UrFix's Blog

A geek without a cause

Category: words and shit


  • I will not flinch.

    Not from the ache in my bones
    nor the heaviness that gathers in the folds of my spirit.
    This pain—raw, holy, and uninvited—
    has set up camp in the hollows of my ribcage,
    and I have made it tea.

    I will not cast it out.
    I will sit with it, name it,
    trace its origins like constellations
    stitched across the firmament of my becoming.
    I will not beg for numbness.
    Let it throb. Let it throb like a warning drum,
    a sacred rhythm that means: I am still here.

    I will press my lips to the fire
    and drink it slow.
    Not because I am unbroken,
    but because I am willing to be broken beautifully.

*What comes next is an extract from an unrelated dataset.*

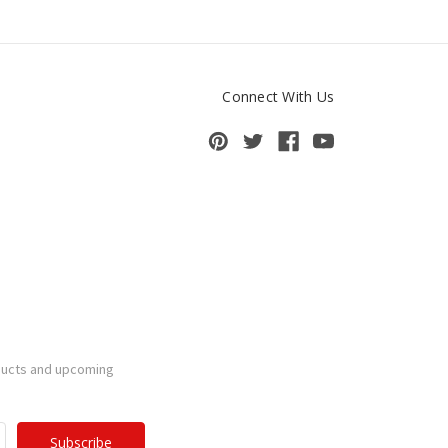
Connect With Us
ducts and upcoming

    I will feed this flame with the letters I never sent,
    with the nights I cried into my own hands,
    with the echoes of voices that told me I’d never rise.
    I will burn what tried to bury me.
    I will turn grief into gasoline.

    And when I walk,
    the earth will remember me not as a man
    who suffered quietly,
    but as one who lit his pain
    like a lantern
    and kept walking into the dark—
    glowing.

  • I walk with a furnace under my ribs.
    A red beast pacing behind my teeth.
    Sheer voltage in my palms,
    heat in my hips,
    lightning nesting at the base of my spine—
    and still, I do not touch.

    My body is a hymn of hunger.
    Not just wanting, but roaring.
    A lion made of lust, pacing the cage
    with velvet paws and blood memory.

    I see skin and hear psalms.
    I smell sweat and taste scripture.
    The ache is constant,
    like waves against a dam
    that I refuse to let break.

    Not because I’m holy—
    but because I’m healing.
    Because I am tired
    of giving away thunder
    to people who only wanted the storm.

    I want to be a lover who knows his own name
    when the clothes come off.
    I want to stay whole,
    even when I open.

    So I let the fire burn inside me
    and make art from the smoke.
    I turn my wanting into poetry,
    my ache into prayer,
    my restraint into power.

    Not untouched—
    but untamed and unspent.
    Not numb—
    but sovereign.
    Not lonely—
    but lit.

    They say men like me are dangerous.
    That we must be broken or bled.
    But I am not starving.
    I am fasting.

    And in that difference,
    there is revolution.

  • There is incense in the walls.
    Sandalwood and salt.
    It clings to the air like memory—
    burned slow,
    never fully leaving.

    I used to wake to bells in my chest,
    a rhythm that knew sunrise
    before the sky did.
    Now I rise only
    because gravity insists.
    No melody.
    Just the dull tug of skin on soul.

    She—
    or whatever wore light so easily—
    left me a silence so loud
    it bruises the birdsong.
    Even the robins hesitate
    at my windowsill now,
    uncertain if my hunger
    is for seed
    or resurrection.

    I walked into a church the other day,
    but the pews had teeth,
    and the stained glass wept red.
    I whispered a name I wasn’t supposed to say.
    Not in this world.
    Not anymore.
    The altar cracked a little.
    The candle gave up.

    There was a crash once—
    not metal, not tire,
    but spirit tearing fabric,
    like linen at a funeral.
    Illinois took something holy from me.
    A flame that hummed in my ribcage.
    Now there’s just a cavern
    where offerings used to go.

    At night I dream of a humming—
    not electrical,
    but celestial.
    A tune braided in gold and marigold,
    calling me to remember
    what I must forget.

    I still bless the soil.
    But the basil wilts with no reason,
    and the moon forgets where my house is.
    I light candles,
    but they curl away from the match,
    like even fire is tired of pretending.

    I am not bitter.
    Bitterness requires hope spoiled.
    I am beyond the spoil.
    I am bone without marrow,
    a psalm missing its last line,
    a prayer left in the throat
    of a man who once glowed.

    There was a voice—
    gentle, sacred—
    that used to call me something
    only God could translate.
    Now the heavens are silent.
    Or I am deaf.
    Either way,
    the light in me
    has gone.

    And I am still here.
    Ash in my lungs.
    Honey on my hands.
    No idea why.

  • I used to leave a porch light on,
    just in case the night forgot its way.
    But now I sleep in pitch,
    no beacon, no welcome.
    Only the hum of streetlamps
    flickering like old grief.

    She—
    or it, or whatever haunts my ribs now—
    used to laugh like wind through chimes,
    filling the silence between prayers
    I never said out loud.
    Now the wind just breaks windows
    and whispers cruel things through the cracks.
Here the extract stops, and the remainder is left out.